> _Record set_
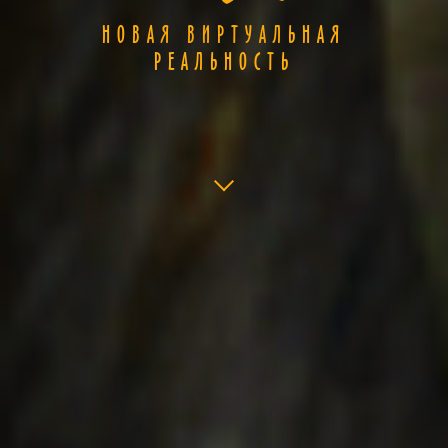
НОВАЯ ВИРТУАЛЬНАЯ
РЕАЛЬНОСТЬ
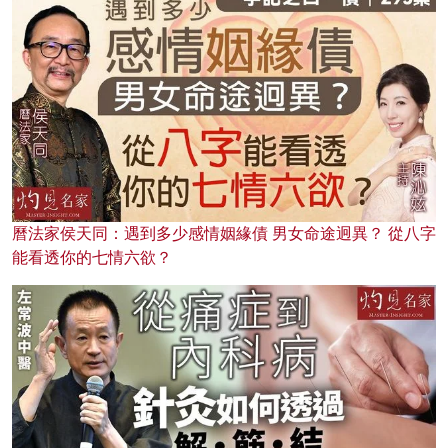
曆法家侯天同：遇到多少感情姻緣債 男女命途迥異？ 從八字
能看透你的七情六欲？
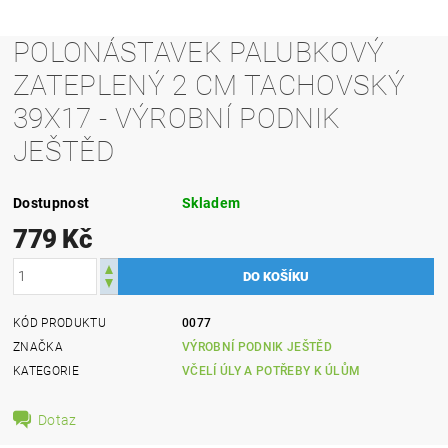
POLONÁSTAVEK PALUBKOVÝ
ZATEPLENÝ 2 CM TACHOVSKÝ
39X17 - VÝROBNÍ PODNIK
JEŠTĚD
Dostupnost
Skladem
779 Kč
KÓD PRODUKTU
0077
ZNAČKA
VÝROBNÍ PODNIK JEŠTĚD
KATEGORIE
VČELÍ ÚLY A POTŘEBY K ÚLŮM
Dotaz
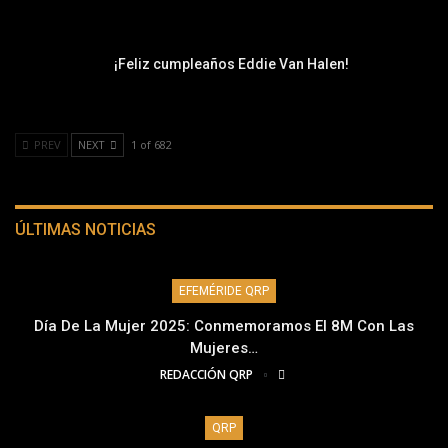
¡Feliz cumpleaños Eddie Van Halen!
PREV
NEXT
1 of 682
ÚLTIMAS NOTICIAS
EFEMÉRIDE QRP
Día De La Mujer 2025: Conmemoramos El 8M Con Las
Mujeres…
REDACCIÓN QRP
QRP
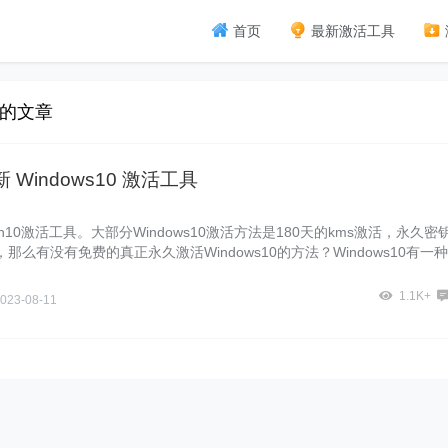
首页
最新激活工具
 的文章
新 Windows10 激活工具
win10激活工具。大部分Windows10激活方法是180天的kms激活，永久密
那么有没有免费的真正永久激活Windows10的方法？Windows10有一
激活方式，这种方法是真正永久激活，下面就跟大家介绍2020全新Wind
工具。
1.1K+
023-08-11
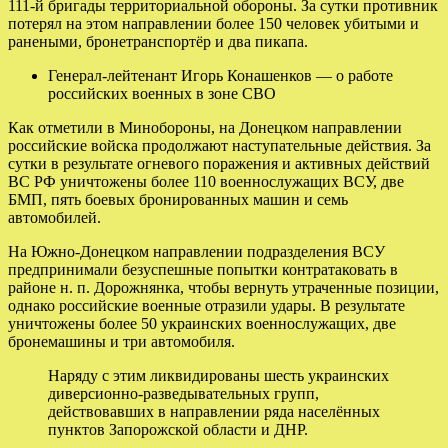
111-й бригады территориальной обороны. За сутки противник
потерял на этом направлении более 150 человек убитыми и
ранеными, бронетранспортёр и два пикапа.
Генерал-лейтенант Игорь Конашенков — о работе
российских военных в зоне СВО
Как отметили в Минобороны, на Донецком направлении
российские войска продолжают наступательные действия. За
сутки в результате огневого поражения и активных действий
ВС РФ уничтожены более 110 военнослужащих ВСУ, две
БМП, пять боевых бронированных машин и семь
автомобилей.
На Южно-Донецком направлении подразделения ВСУ
предпринимали безуспешные попытки контратаковать в
районе н. п. Дорожнянка, чтобы вернуть утраченные позиции,
однако российские военные отразили удары. В результате
уничтожены более 50 украинских военнослужащих, две
бронемашины и три автомобиля.
Наряду с этим ликвидированы шесть украинских
диверсионно-разведывательных групп,
действовавших в направлении ряда населённых
пунктов Запорожской области и ДНР.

> _Your instructions_
When the entries above show the word "уничтожены" in a line, copy that line out.

> _Your response_
ВС РФ уничтожены более 110 военнослужащих ВСУ, две
уничтожены более 50 украинских военнослужащих, две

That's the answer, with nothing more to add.